On the other hand, the plan generation depends on the circumstances in which the plan is generated, i.e. how much resources are available at the time of the plan generation (how much memory is available at the time, what the pressure on the CPU is, and what are the chances of finding ‘good enough’ execution plan vs. the time spent to find the optimal execution plan).

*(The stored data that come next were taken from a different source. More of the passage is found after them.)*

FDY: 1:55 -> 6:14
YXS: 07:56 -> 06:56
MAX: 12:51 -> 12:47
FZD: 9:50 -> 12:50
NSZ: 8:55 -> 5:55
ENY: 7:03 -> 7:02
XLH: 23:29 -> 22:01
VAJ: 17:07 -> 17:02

And finally, we have to consider that some operators demand resource allocation when the execution plan is generated, which is based on estimations at the time of plan generation.

Real world example:
One of the worst performance problems I have ever seen in a SQL Server environment was related to faulty estimation of resource allocation for Sort and Hash operators.

Imagine a production system with 300 requests per second executing requests containing at least 1 Hash or Sort operator with inaccurate memory allocation!

The problem is that the memory allocation for query processing (and especially for Hash joins and Sorts) comes early in the stage of optimization, and is based on object statistics. If at the time of actual request processing it turns out that the statistics were inaccurate and more memory is needed to process the request, then the operation is ‘spilled’ to the disk system. And this may contribute to the prolonged hourglass spinning in the eyes of the end-user.

Disk system performance issues

As I just mentioned, the final “actor” (but definitely not the least important!) in the Hourglass play is the Disk System.

The Relational Engine (and its components: Command Parser, Query Optimizer and the Query Executor) relies on data provided by the Storage Engine (consisting of Access Methods and Buffer Manager).

All data and metadata are persisted to disk; and the Storage engine needs to bring the data into memory in order to be worked with. Even if there is a single byte to be read, the Storage Engine will ask the Buffer Manager to check if the 8kb data page is found in memory; and if it’s not, the Buffer Manager will work its way to the disk system to bring the page into memory and then through the Access Methods it will pack the dataset and send it to the Relational Engine for processing and eventually for returning back to the application.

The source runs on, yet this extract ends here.